### Work request
For the records that follow, please set down exactly the lines between the one holding "Anda nikmati dapat" and the one holding "waktu untuk melakukan", inclusive, and only those.

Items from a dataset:
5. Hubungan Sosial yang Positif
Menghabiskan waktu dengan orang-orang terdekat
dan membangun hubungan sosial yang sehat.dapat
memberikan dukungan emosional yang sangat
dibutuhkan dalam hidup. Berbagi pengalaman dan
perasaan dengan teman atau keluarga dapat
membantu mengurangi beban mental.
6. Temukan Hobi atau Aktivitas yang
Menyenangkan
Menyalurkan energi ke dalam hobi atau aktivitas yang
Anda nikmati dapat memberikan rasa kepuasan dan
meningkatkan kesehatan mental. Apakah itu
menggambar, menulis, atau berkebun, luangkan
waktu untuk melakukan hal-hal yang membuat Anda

--

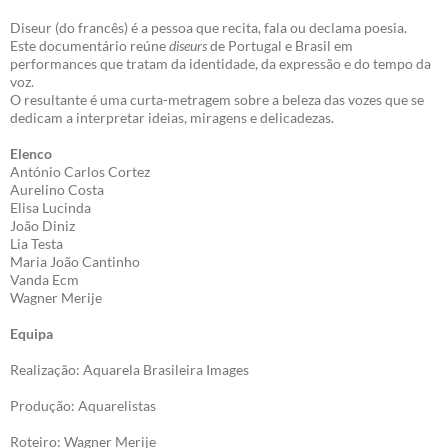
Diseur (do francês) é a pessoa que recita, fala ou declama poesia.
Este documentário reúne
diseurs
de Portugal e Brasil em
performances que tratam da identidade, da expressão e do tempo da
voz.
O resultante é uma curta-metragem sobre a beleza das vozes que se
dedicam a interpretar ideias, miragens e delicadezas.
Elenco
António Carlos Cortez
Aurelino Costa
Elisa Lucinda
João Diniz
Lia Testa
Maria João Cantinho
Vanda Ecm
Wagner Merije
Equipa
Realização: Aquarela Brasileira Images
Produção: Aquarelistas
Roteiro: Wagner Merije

==

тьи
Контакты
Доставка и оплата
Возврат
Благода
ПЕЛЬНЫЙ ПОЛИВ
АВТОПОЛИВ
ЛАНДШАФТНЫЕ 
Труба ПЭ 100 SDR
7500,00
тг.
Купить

### Result of this task
Anda nikmati dapat memberikan rasa kepuasan dan
meningkatkan kesehatan mental. Apakah itu
menggambar, menulis, atau berkebun, luangkan
waktu untuk melakukan hal-hal yang membuat Anda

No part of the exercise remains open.